BluRay would keep 6% of the pixels, which is a lot more, but still nothing compared to the original.
And remember the theoretical resolution of IMAX is about 5x as much again (2.3x more in each direction).
http://lkml.org/lkml/2005/8/20/95
If anyone is interested, a lot of the rotoscoping and digital paint work were done on 64 bit Linux machines using reasonably high-end graphics cards (supporting 4k and 8k floating-point textures), in a program called Silhouette, which supports working in floating-point formats.
Thanks for that reeeeeeeally important info bit. After that stinking lame story, that's exactly what I needed to know.
Next time around, please use that obscene amount of money and people's effort you spent on this rubbish for say ... provide water supply to folks dying in Africa every day for lack thereof. I'll happily buy a ticket, even allowing for the side effect of promoting some douche bags career.
If that's too much to ask, publish a decent translation of Marcel Proust's "A la recherche du temps perdu". Or just do anything at least remotely reasonable. Thanks.
What clustered file system are they using to access 100TB of data? I've tried several Xsan, GFS, OCFS2, Gluster ..all are lacking in some respects.
There's an interesting line in the article about matte painting. Artists painted in Photoshop, but ran into problems because it wasn't designed to run at such a high resolution (in other words, it was butt slow). "It's a closed tool, so we couldn't get in there and add stuff to it". I think this represents a significant area were the GIMP COULD possibly compete, if they are fast/good enough at adding CYMK and colour management. Furthermore, the phrasing seems to say "we are willing to and have the resources to modify programs to fit our own needs". Aside from familiarity with Photoshop, I wonder if there was any other significant reason they simply didn't just go modify GIMP.
That all being said, I personally do not use GIMP. I use Photoshop to paint, because that is what I'm familiar with (I can't wrap my head around Corel Painter), and because my tablet seems to screw up with GIMP. But I'm waiting for when the GIMP can provide.

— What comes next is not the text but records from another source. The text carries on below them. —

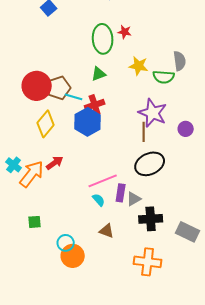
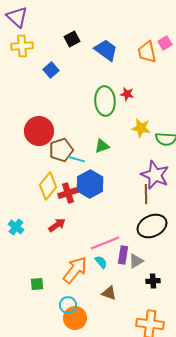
green triangle: (99, 74) -> (102, 146), moved
red circle: (37, 86) -> (39, 131), moved
red cross: (95, 105) -> (68, 193), moved
orange arrow: (32, 174) -> (75, 270), moved
black cross: (151, 219) -> (153, 281), size x0.6

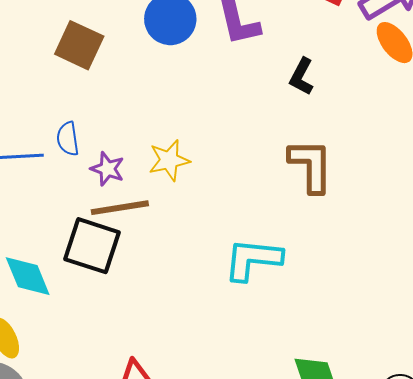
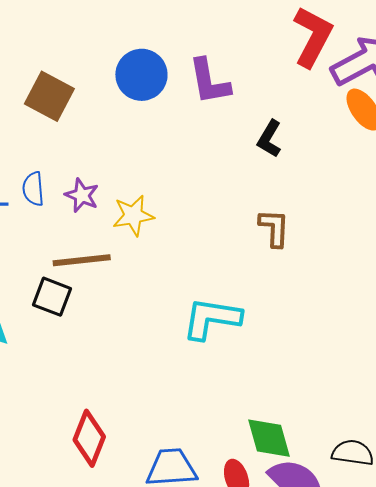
brown L-shape: (311, 166) -> (274, 228), size x0.7
purple star: (107, 169) -> (82, 195), moved
black square: (92, 246) -> (52, 297), size x0.7

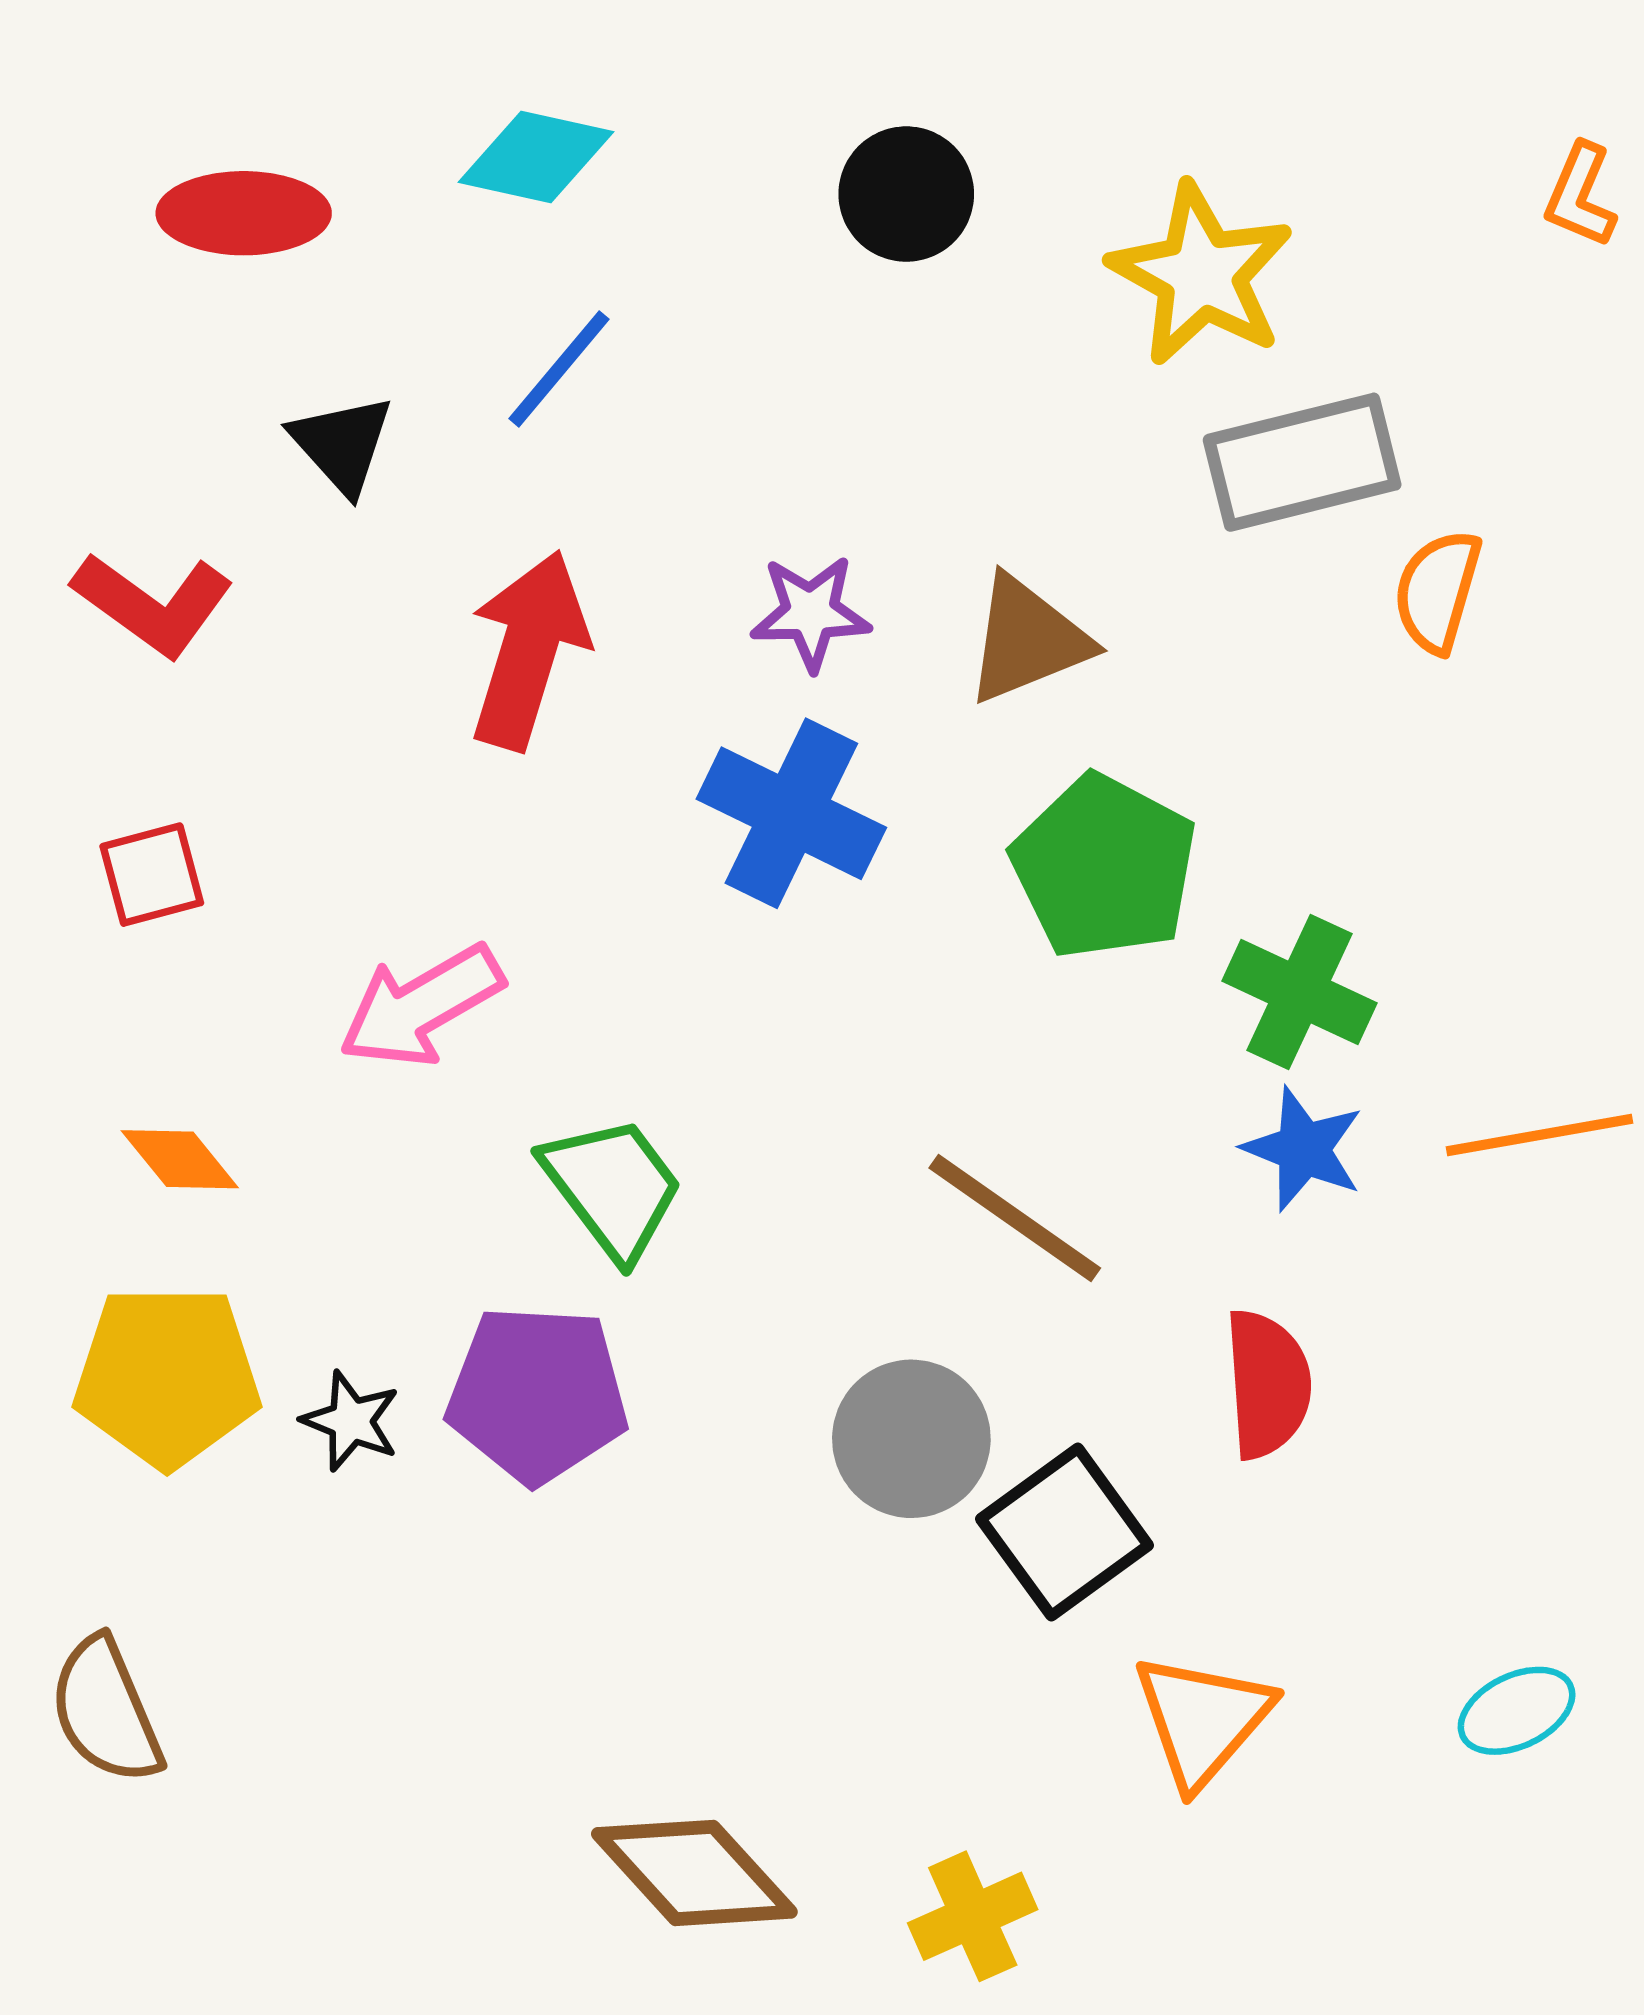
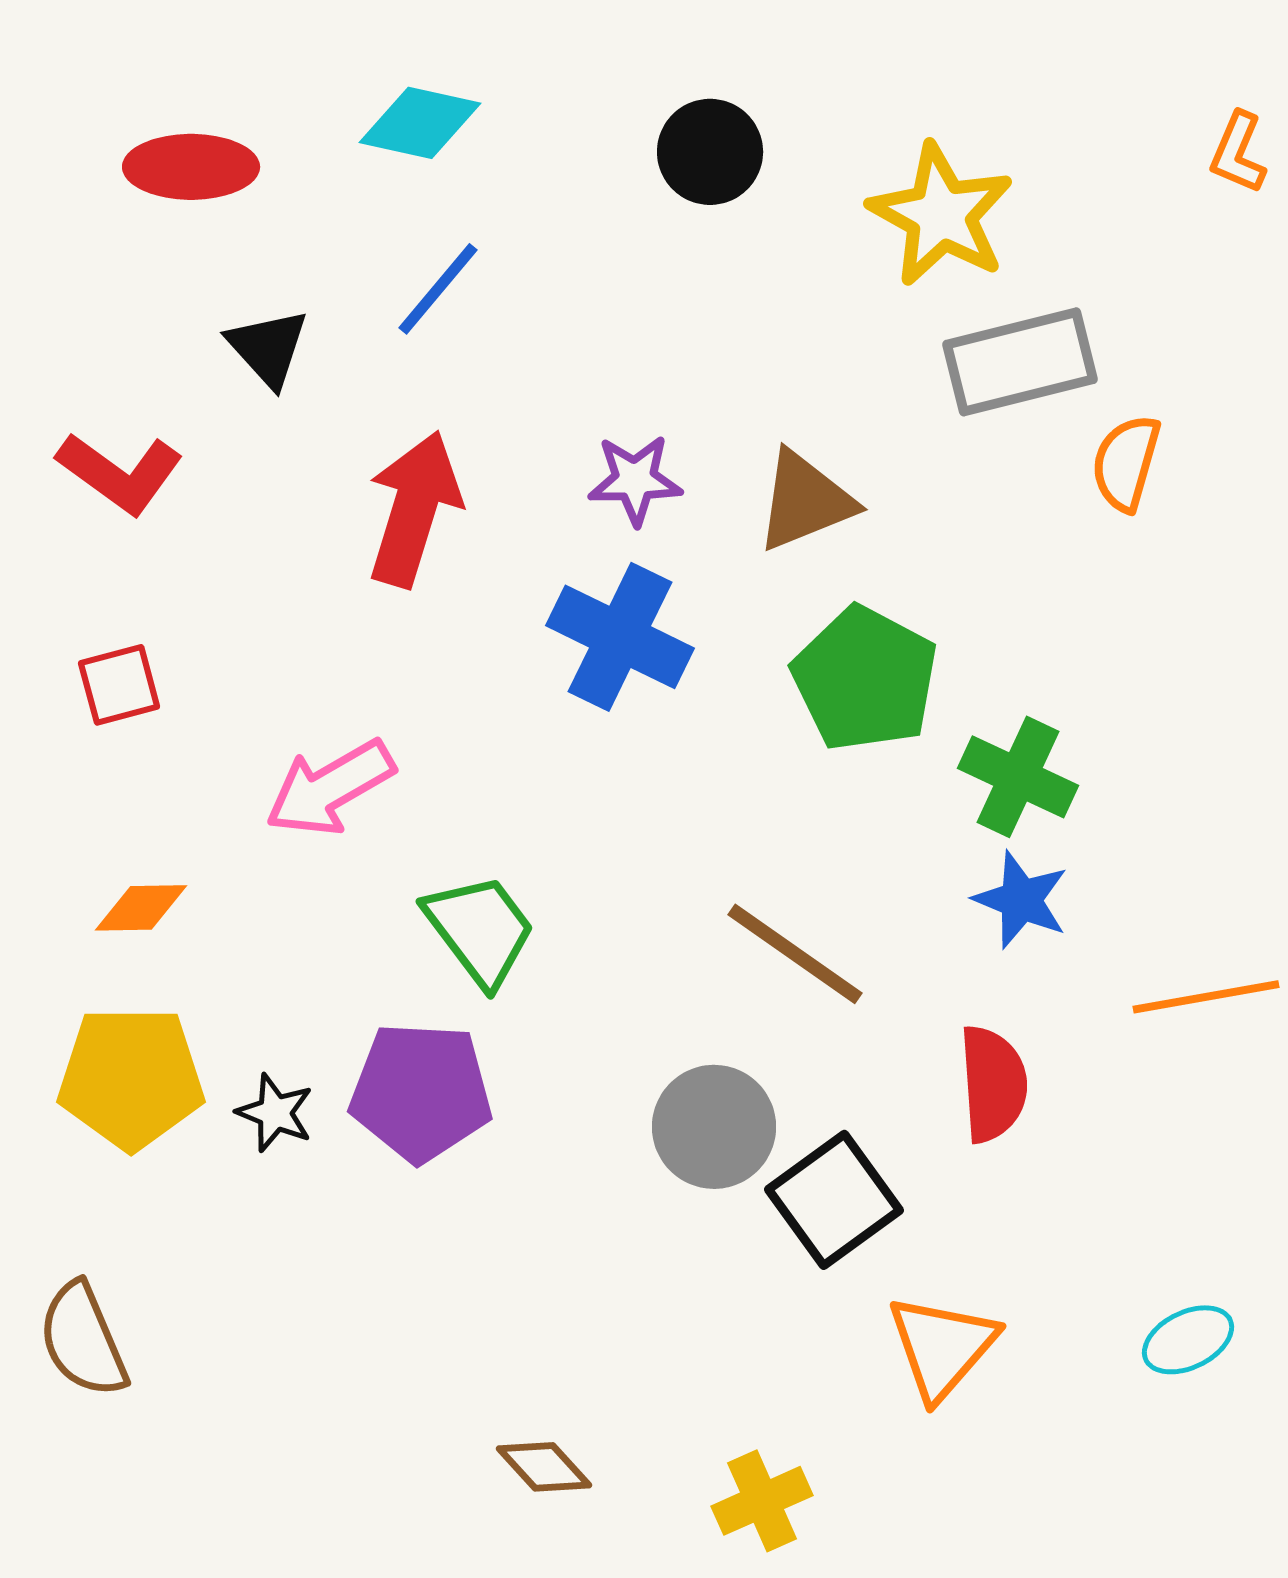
orange line: (1540, 1135) -> (1206, 997), moved
orange diamond: (180, 1159) -> (141, 908), turned -52
brown diamond: (694, 1873) -> (544, 1467), size x0.6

wish I still had points :/
Their digital MOTION cameras are seriously hi-res. Epic fail.
There were not. There are now. New nations can form, but the "Palestinians" aren't one — they pretend to be one, because that helps them legitimize their claims to the land of Israel. Here is, what a prominent "Palestinian" said in 1977, in an apparent "off-guard" moment. From the camel's mouth:
That was a Palestine Liberation Organization executive committee member Zahir Muhsein, talking to a Dutch newspaper...
They are simply Arabs. Israel's entire landmass is less than one promille (one tenth of one percent), than that of the Arab lands, and is hardly the best part of Middle East either (not a drop of oil!). The "Arab brothers" certainly could've absorbed all of the refugees, if they wanted to — like Germans did, for example. Instead, they continue to fight Israel's existence and had to invent the "Palestinian nation" for the purpose (among other inventions)...
In Soviet Washington the swamp drains you.
Could Marcel Proust defeat the entire first team of JLA?
I didn't think so.
And while you are so smart - why not pick up a language or two.
So YOU could read YOUR favorite fiction it in its original form. French OR Klingon, whichever it may be.
I'm afraid that won't help to folks dying in Africa but then again - neither will a "decent translation" of literary masturbations of a 19th century French homosexual.
Oh and... "In Search of Lost Time" sucks.
Oh shit! I forgot...
Only YOU Mr. Anonymous Coward are entitled to personal tastes.
Mit der Dummheit kämpfen Götter selbst vergebens
I understand that you don't want to compress the data in a lossy format, but can't you use a lossless graphics format for each frame? That should reduce each frame significantly.